I’ve been a professional guitarist since 1981. I’ve done session work with Michael Jackson, Mariah Carey, Prince, Lenny Kravitz, Jimmy Jam & Terry Lewis, and Fishbone, to name a few. I’ve performed on stage with Snoop Dog, A Tribe Called Quest, Bobby Brown, Aretha Franklin and Brian McKnight and I’ve been the lead guitarist for Morris Day and the Time for nearly 25 years.

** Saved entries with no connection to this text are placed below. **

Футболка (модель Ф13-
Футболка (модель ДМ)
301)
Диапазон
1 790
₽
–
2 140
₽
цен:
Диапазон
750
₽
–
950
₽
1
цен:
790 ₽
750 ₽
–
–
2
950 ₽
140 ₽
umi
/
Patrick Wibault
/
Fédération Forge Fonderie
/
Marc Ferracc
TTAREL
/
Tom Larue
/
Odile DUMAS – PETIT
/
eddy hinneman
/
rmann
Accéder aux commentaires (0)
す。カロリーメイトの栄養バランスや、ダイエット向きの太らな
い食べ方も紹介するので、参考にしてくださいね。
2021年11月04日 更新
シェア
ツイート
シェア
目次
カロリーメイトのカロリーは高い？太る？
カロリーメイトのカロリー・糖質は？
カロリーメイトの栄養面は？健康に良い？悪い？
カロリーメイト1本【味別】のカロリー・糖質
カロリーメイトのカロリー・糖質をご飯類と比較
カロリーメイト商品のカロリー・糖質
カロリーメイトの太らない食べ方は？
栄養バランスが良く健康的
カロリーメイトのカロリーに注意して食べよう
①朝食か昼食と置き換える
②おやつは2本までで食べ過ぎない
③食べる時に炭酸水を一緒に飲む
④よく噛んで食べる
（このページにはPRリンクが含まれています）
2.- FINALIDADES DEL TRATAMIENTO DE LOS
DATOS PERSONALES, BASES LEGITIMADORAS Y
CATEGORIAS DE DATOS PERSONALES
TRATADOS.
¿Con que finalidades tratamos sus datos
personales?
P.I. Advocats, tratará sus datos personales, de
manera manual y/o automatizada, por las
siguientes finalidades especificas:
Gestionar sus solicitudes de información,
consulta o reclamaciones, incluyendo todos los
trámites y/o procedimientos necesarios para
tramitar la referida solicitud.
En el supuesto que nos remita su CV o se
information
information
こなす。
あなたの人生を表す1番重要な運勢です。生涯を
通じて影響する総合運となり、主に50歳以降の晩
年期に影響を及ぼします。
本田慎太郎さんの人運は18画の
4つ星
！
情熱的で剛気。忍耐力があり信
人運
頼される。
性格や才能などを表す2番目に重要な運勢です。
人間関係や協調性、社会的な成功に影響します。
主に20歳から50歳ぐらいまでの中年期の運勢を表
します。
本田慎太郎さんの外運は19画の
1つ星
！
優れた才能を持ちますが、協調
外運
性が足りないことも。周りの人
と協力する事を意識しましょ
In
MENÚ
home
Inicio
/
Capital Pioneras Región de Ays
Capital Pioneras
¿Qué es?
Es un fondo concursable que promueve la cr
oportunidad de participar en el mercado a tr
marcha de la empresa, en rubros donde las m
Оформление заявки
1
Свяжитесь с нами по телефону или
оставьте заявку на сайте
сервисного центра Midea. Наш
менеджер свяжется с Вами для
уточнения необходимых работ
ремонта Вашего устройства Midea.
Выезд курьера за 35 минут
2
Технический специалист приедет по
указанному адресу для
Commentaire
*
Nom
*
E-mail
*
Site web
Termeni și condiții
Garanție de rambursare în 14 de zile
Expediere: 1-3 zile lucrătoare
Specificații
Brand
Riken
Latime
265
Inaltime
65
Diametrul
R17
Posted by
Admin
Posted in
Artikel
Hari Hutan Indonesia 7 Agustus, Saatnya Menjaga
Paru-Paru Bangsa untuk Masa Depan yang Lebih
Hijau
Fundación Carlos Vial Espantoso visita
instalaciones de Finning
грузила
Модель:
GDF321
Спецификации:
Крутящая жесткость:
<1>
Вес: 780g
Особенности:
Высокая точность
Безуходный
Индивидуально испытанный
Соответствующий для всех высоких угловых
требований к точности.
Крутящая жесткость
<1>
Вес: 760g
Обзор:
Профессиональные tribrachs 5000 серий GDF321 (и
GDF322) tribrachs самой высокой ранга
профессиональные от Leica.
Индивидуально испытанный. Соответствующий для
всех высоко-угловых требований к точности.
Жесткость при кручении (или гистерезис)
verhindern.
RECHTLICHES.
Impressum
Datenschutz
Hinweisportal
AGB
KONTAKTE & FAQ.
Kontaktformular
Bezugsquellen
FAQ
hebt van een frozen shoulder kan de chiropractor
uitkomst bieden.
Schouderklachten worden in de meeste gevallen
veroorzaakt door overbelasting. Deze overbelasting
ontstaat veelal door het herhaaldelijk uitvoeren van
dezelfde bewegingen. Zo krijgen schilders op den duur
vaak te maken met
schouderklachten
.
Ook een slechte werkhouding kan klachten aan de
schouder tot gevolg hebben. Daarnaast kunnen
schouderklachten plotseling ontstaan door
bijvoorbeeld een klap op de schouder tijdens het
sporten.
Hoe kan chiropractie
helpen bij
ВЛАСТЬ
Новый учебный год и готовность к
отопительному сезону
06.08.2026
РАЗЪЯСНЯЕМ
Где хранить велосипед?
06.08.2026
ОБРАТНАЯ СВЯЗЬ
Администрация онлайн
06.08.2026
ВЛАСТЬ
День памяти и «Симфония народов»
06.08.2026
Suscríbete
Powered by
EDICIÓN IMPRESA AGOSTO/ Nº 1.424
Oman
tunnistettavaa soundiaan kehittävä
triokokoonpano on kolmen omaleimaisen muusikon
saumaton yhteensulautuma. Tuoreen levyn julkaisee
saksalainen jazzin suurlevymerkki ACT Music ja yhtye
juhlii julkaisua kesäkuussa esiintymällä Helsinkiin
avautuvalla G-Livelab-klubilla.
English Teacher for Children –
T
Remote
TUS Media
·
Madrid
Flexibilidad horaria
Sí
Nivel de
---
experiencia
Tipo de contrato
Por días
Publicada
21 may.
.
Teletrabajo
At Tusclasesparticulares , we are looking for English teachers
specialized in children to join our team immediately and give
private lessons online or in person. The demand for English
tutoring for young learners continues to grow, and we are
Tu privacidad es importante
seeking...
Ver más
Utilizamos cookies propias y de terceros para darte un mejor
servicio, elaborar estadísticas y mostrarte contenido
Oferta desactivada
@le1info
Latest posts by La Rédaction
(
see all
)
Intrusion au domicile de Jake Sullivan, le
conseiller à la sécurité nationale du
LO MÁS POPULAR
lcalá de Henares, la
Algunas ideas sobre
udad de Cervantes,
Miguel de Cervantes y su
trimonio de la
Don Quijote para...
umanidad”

I consider myself fortunate; I am currently a Schecter Guitar Works, Ernie Ball, and EMG Pickups endorsed artist. I was previously endorsed by Mesa Boogie Amps. But I know numerous fellow counterparts who have had little if any endorsement opportunities and acknowledgment by the industry trade magazines, and I believe they deserve both and then some. Breaking into the Rock genre is a challenge, my band, Freak Juice, is an avant garde mixture of Rock, Be Bop, Funk and Hip-Hop. We’ve opened for national artists and listeners at our shows have been floored by our art. Yet Europe has given us more love than here at home. Some might say it’s just the way of the world, but sometimes I wonder. Once in Los Angeles a very high-profile music executive told me, “We’ve got our quota of Black Rock Bands.” While disheartening, me and my band persist.
We, myself, my band, African American Guitarists continue to endure and thrive despite the challenges and obstacles. I believe that if it were up solely to the listener, the appreciation, admiration and respect would increase exponentially. In fact, I think we see some of this occurring due to the growth of the internet and streaming. The downside of that is that artists don’t get paid equitably and fairly. But you do reach a broader audience. My ultimate hope is that we be given a fair shake by the industry and the supporting sector. If the people like what we’re playing, we’d like to receive some love by the industry.
Music is universal. It should not be hampered by isms.